The rules and principles which apply

The Consumer Duty understanding outcome requires that customers receive clear information and are appropriately informed to enable them to avoid foreseeable harm and to enable them to pursue their financial objectives.

ICOBS 5.3.1 requires that firms take reasonable care to ensure the suitability of the advice they provide to any customer who is entitled to rely upon their judgement.

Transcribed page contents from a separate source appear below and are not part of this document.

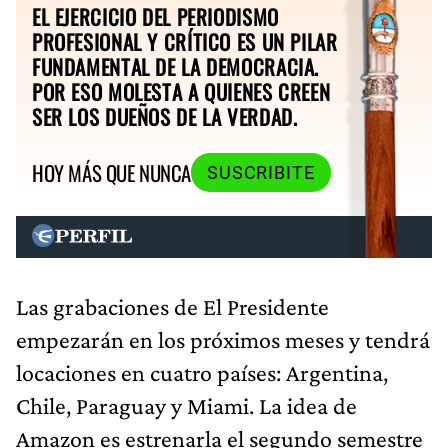
EL EJERCICIO DEL PERIODISMO
PROFESIONAL Y CRÍTICO ES UN PILAR
FUNDAMENTAL DE LA DEMOCRACIA.
POR ESO MOLESTA A QUIENES CREEN
SER LOS DUEÑOS DE LA VERDAD.
HOY MÁS QUE NUNCA
SUSCRIBITE
Las grabaciones de El Presidente
empezarán en los próximos meses y tendrá
locaciones en cuatro países: Argentina,
Chile, Paraguay y Miami. La idea de
Amazon es estrenarla el segundo semestre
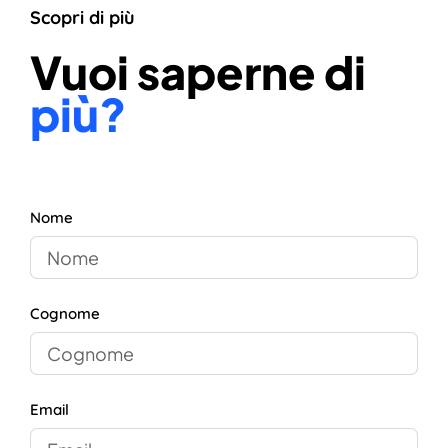
Scopri di più
Vuoi saperne di
più?
Nome
Cognome
Email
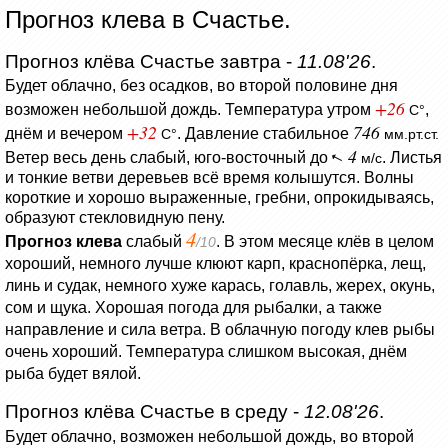
Прогноз клева в Счастье.
Прогноз клёва Счастье завтра -
11.08'26
.
Будет облачно, без осадков, во второй половине дня
+26
возможен небольшой дождь.
Температура утром
,
C°
+32
746
днём и вечером
.
Давление стабильное
C°
мм.рт.ст.
4
Ветер весь день слабый, юго-восточный до
.
Листья
м/с
и тонкие ветви деревьев всё время колышутся.
Волны
короткие и хорошо выраженные, гребни, опрокидываясь,
образуют стекловидную пену.
4
Прогноз клева
слабый
. В этом месяце клёв в целом
/10
хороший, немного лучше клюют карп, краснопёрка, лещ,
линь и судак, немного хуже карась, голавль, жерех, окунь,
сом и щука. Хорошая погода для рыбалки, а также
направление и сила ветра. В облачную погоду клев рыбы
очень хороший. Температура слишком высокая, днём
рыба будет вялой.
Прогноз клёва Счастье в среду -
12.08'26
.
Будет облачно, возможен небольшой дождь, во второй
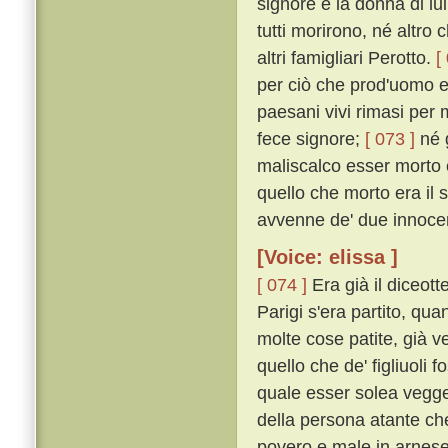
signore e la donna di lui 
tutti morirono, né altro
altri famigliari Perotto.
[
per ciò che prod'uomo e 
paesani vivi rimasi per m
fece signore;
[ 073 ]
né g
maliscalco esser morto e
quello che morto era il 
avvenne de' due innocenti
[Voice: elissa ]
[ 074 ]
Era già il diceot
Parigi s'era partito, qu
molte cose patite, già v
quello che de' figliuoli 
quale esser solea vegge
della persona atante ch
povero e male in arnese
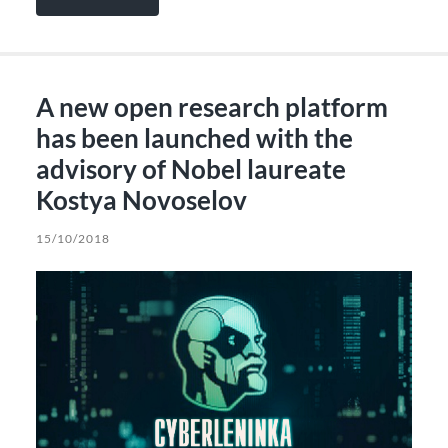
A new open research platform
has been launched with the
advisory of Nobel laureate
Kostya Novoselov
15/10/2018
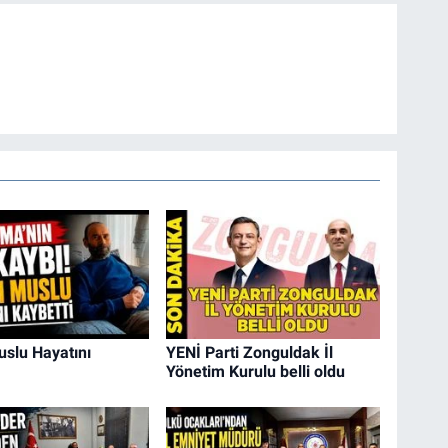
slu Hayatını
YENİ Parti Zonguldak İl
Yönetim Kurulu belli oldu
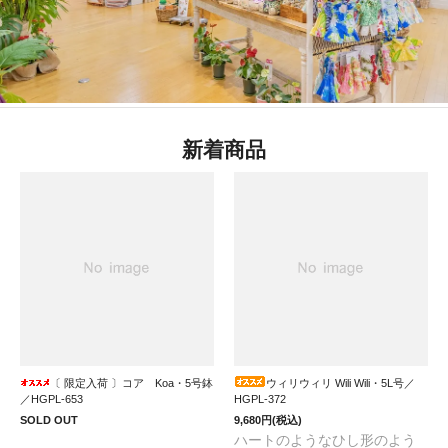
Pau!!! MAHALO!!! 5/9(Sat),10(Sun)
茅ケ崎アロハマーケット2026
@茅ケ崎公園野球場
Pau!!! MAHALO!!! 5/16(Sat),17(Sun)
第37回 カ フラ ホア 横浜
@横浜大さん橋
Pau!!! MAHALO!!! 5/22(Fri)～24(Sun)
JST Nagoya HAWAII Festival 2026
@名古屋オアシス21
新着商品
6/11(thr)～14(Sun)
Pau!!! MAHALO!!!
舞浜フラフェステイバル2026
@舞浜
イクスピアリ
Pau!!! MAHALO!!! 7/8(Wed)～13(Mon)
ハワイフェア 2026(後半) @阪急うめだ本店9階 催事場
Pau!!! MAHALO!!! 7/22(Wed)～27(Mon)
Fresh Fun Hawaii OSAKA @高島屋大阪店
Pau!!! MAHALO!!! 7/29(Wed)～8/4(Tue)
〔 限定入荷 〕コア Koa・5号鉢
ウィリウィリ Wili Wili・5L号／
／HGPL-653
HGPL-372
Fresh Fun Hawaii KYOTO @高島屋京都店
SOLD OUT
9,680円(税込)
ハートのようなひし形のよう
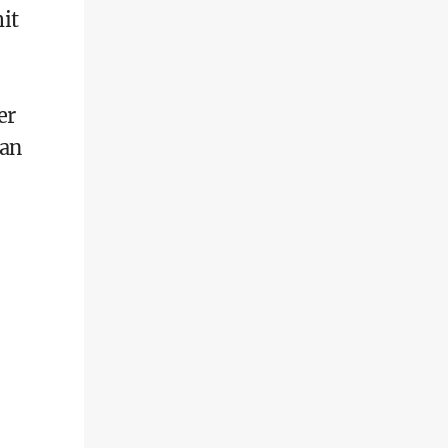
it
er
Van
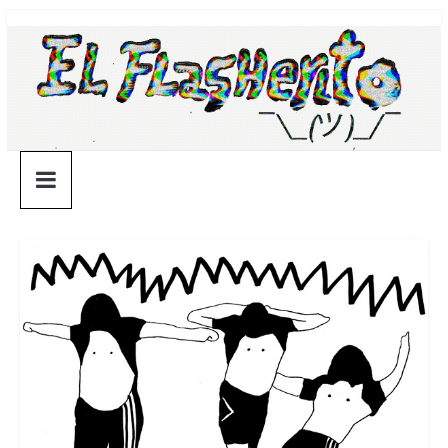
Saltar
¯\_(ツ)_/
al
contenido
¯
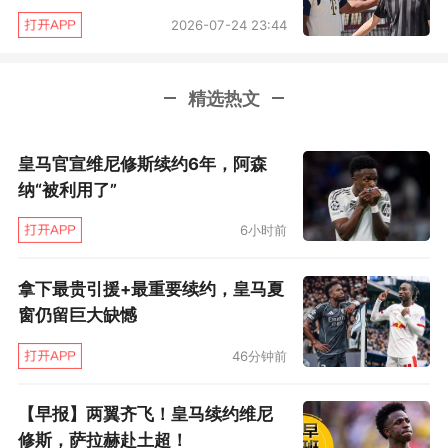
包括1比0击败西班牙的决赛中右路突破传中帮助
2026-07-24 23:44
魏泽头球破门，毫无争议地入选赛事最佳阵容。
一年前的里约奥运会上，托利安也在右边卫位置
精选热文
发挥抢眼，帮助德国国奥队获得银牌。但在霍芬
海姆，托利安主要踢左路，而且至今未能赢得主
皇马官宣维尼修斯续约6年，阿森
力位置，并非俱乐部的非卖品。何况托利安与霍
纳“被利用了”
芬海姆的合同只剩下一年，预计500万欧元左右
6小时前
即可成交。拜仁如果真要出手，赢得这场争夺战
应该没有太大难度。
拿下最贵引援+最重要续约，皇马夏
窗仍留巨大缺憾
拜仁监事会主席赫内斯对此次亚洲之行的安排表达了一定不满。
46分钟前
有了在中国两场热身赛的前车之鉴，昨晚在
【早报】两翼齐飞！皇马续约维尼
新加坡与切尔西的比赛，人们其实更担心的不是
修斯，萨拉赫赴土超！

Advice provided to customers must therefore be suitable taking into account the nature, scale and complexity of the product and its features and individual customer circumstances.

The Consumer Duty support outcome is also concerned with customers being able to realise the benefits of the products and services they have purchased as they have been led to expect.

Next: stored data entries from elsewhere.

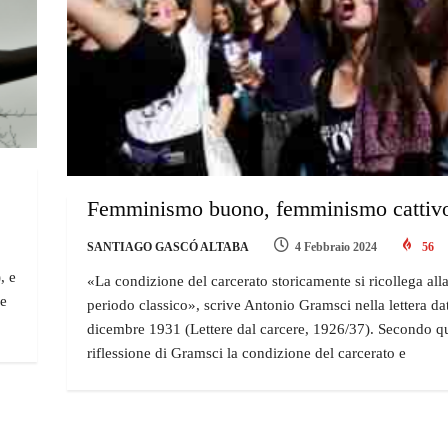
Femminismo buono, femminismo cattivo
SANTIAGO GASCÓ ALTABA
4 Febbraio 2024
56
, e
«La condizione del carcerato storicamente si ricollega alla
ce
periodo classico», scrive Antonio Gramsci nella lettera da
dicembre 1931 (Lettere dal carcere, 1926/37). Secondo q
riflessione di Gramsci la condizione del carcerato e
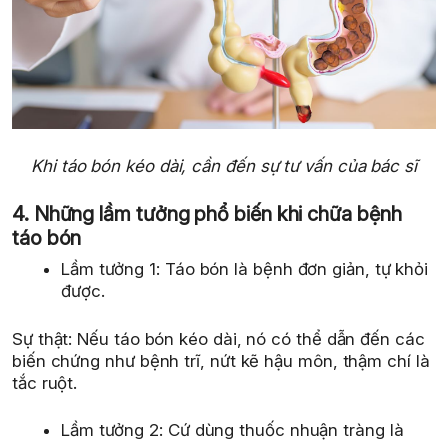
Khi táo bón kéo dài, cần đến sự tư vấn của bác sĩ
4. Những lầm tưởng phổ biến khi chữa bệnh
táo bón
Lầm tưởng 1: Táo bón là bệnh đơn giản, tự khỏi
được.
Sự thật: Nếu táo bón kéo dài, nó có thể dẫn đến các
biến chứng như bệnh trĩ, nứt kẽ hậu môn, thậm chí là
tắc ruột.
Lầm tưởng 2: Cứ dùng thuốc nhuận tràng là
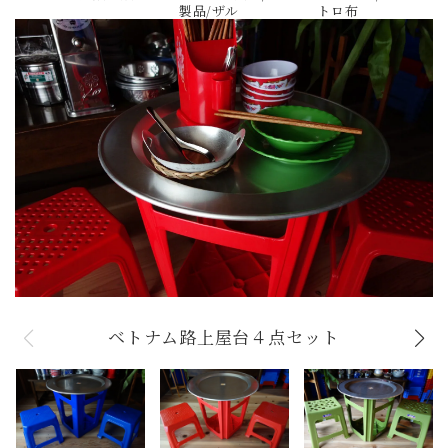
製品/ザル
トロ布
ベトナム路上屋台４点セット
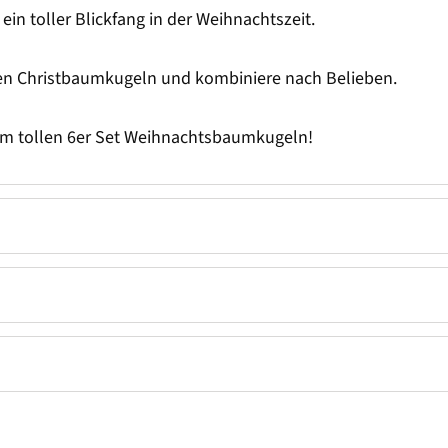
n toller Blickfang in der Weihnachtszeit.
en Christbaumkugeln und kombiniere nach Belieben.
sem tollen 6er Set Weihnachtsbaumkugeln!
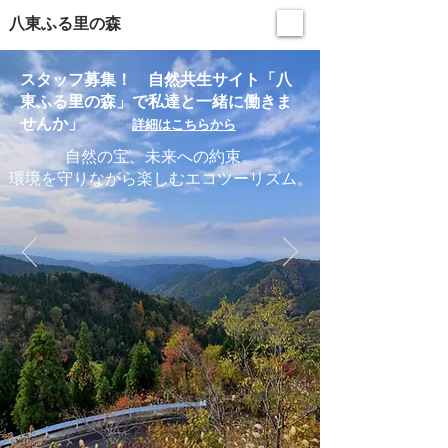
​八東ふる里の森
​スタッフ募集！ 自然共生サイト「八
東ふる里の森」で私達と一緒に働きま
せんか」
詳細はこちらから
自然の宝、未来への約束。
環境を守りながら楽しむエコツーリズム。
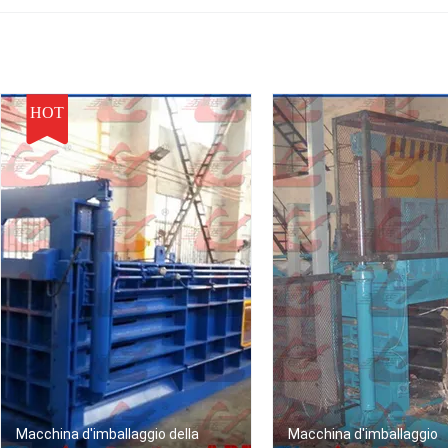
efficienza tempo di ciclo
dei materiali sfusi
tonnellate di fo
da 45 secondi
stamp
HOT
Macchina d'imballaggio della
Macchina d'imballaggio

The practices of intermediaries and their role in the provision of advice and information – both at point of sale and in after sales customer support – therefore, remain a significant area of focus for the FCA.

How this may affect you

As well as ensuring that advisers are appropriately trained for the products on which they advise and are fully aware of, and follow, the appropriate rules and guidance, firms should continue to review their sales and advising processes from a customer outcomes perspective and to monitor their success through appropriate management information (see Section H.3).

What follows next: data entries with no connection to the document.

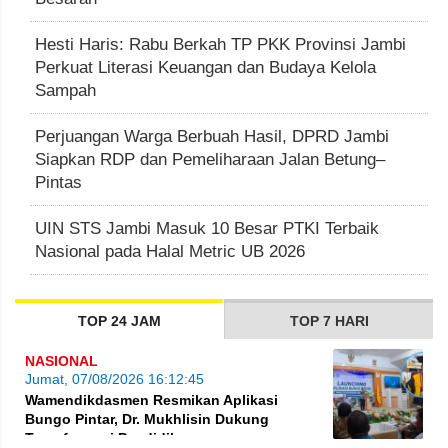
Hesti Haris: Rabu Berkah TP PKK Provinsi Jambi
Perkuat Literasi Keuangan dan Budaya Kelola
Sampah
Perjuangan Warga Berbuah Hasil, DPRD Jambi
Siapkan RDP dan Pemeliharaan Jalan Betung–
Pintas
UIN STS Jambi Masuk 10 Besar PTKI Terbaik
Nasional pada Halal Metric UB 2026
TOP 24 JAM
TOP 7 HARI
NASIONAL
Jumat, 07/08/2026 16:12:45
Wamendikdasmen Resmikan Aplikasi
Bungo Pintar, Dr. Mukhlisin Dukung
Transformasi Pendidikan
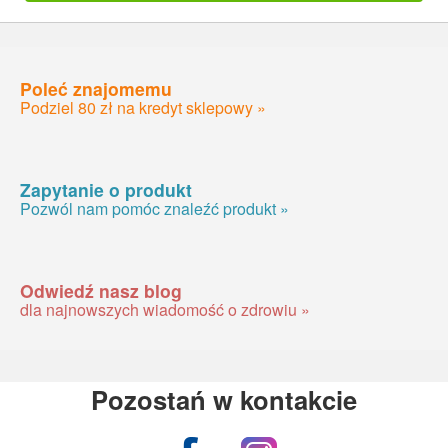
Poleć znajomemu
Podziel 80 zł na kredyt sklepowy »
Zapytanie o produkt
Pozwól nam pomóc znaleźć produkt »
Odwiedź nasz blog
dla najnowszych wiadomość o zdrowiu »
Pozostań w kontakcie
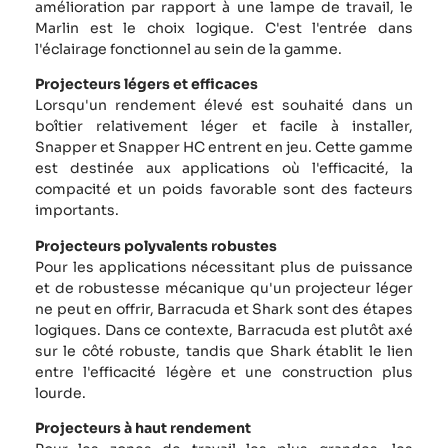
amélioration par rapport à une lampe de travail, le
Marlin est le choix logique. C'est l'entrée dans
l'éclairage fonctionnel au sein de la gamme.
Projecteurs légers et efficaces
Lorsqu'un rendement élevé est souhaité dans un
boîtier relativement léger et facile à installer,
Snapper et Snapper HC entrent en jeu. Cette gamme
est destinée aux applications où l'efficacité, la
compacité et un poids favorable sont des facteurs
importants.
Projecteurs polyvalents robustes
Pour les applications nécessitant plus de puissance
et de robustesse mécanique qu'un projecteur léger
ne peut en offrir, Barracuda et Shark sont des étapes
logiques. Dans ce contexte, Barracuda est plutôt axé
sur le côté robuste, tandis que Shark établit le lien
entre l'efficacité légère et une construction plus
lourde.
Projecteurs à haut rendement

Some of the key issues firms should consider within the sales process are:

  • Ensuring that the basis on which the firm advises (i.e., advised or non-advised, fair analysis, limited range or single provider) is accurately reflected in the firm’s Terms of Business and made clear to the customer during the sales process.
  • Recording customer classification (i.e., consumer or commercial customer).
  • Discussing and noting customers’ circumstances and objectives as well as merely entering data.
  • Conducting a thorough fact find, collecting all relevant information to the risk, and checking any details already held about the customer.
  • Asking about any relevant existing insurance.
  • Ensuring that advisers check the level of a customer’s understanding and are able to explain key issues such as exclusions, limitations, material facts and the consequences of non-disclosure in clear terms, without using jargon or complex industry or legal terms.
  • Ensuring that the customer’s attention is drawn to information about charges and any other costs and that such information is given in an easily understandable format (as part of the quotation and/or within the firm’s Terms of Business prior to conclusion).
  • Suggesting to customers, as a sale or amendment is taking place, that they might like to make a note of certain significant information or ask questions about anything which they do not fully understand.
  • Ensuring staff are able to deal with ‘out of the ordinary’ requests and clearly explain any misconceptions voiced by customers.
  • Building in safeguards to ensure that advisers clearly explain and highlight when an additional product is being recommended so that customers do not buy additional products believing them to be compulsory or essential, e.g., legal expenses and other add-on policies, and that customers understand whether an add on is being offered on an advised or non-advised basis.
  • Ensuring that all documentation relating to the sales process is written in plain English and that key issues such as significant exclusions, material facts, and any demand or need which cannot be met are given appropriate prominence – see document CBC09 for examples of quote letters.
  • Considering the requirements applicable to Contract Certainty and how meeting the Code of Practice will be recorded and monitored.
  • Documenting the source of business (i.e., where business is introduced to the firm by a third party).

We recommend that firms produce a written sales process or script for staff to follow. The process should be sufficiently clear that it sets out a standard for the business but flexible enough to cope with issues such as the different products offered and the different types of customers dealt with including their varying levels of experience, knowledge and vulnerability. Firms may also wish to Include specific service and quality levels (including timescales) in the written sales process providing internal standards against which the performance of staff and the robustness of the sales process may be measured.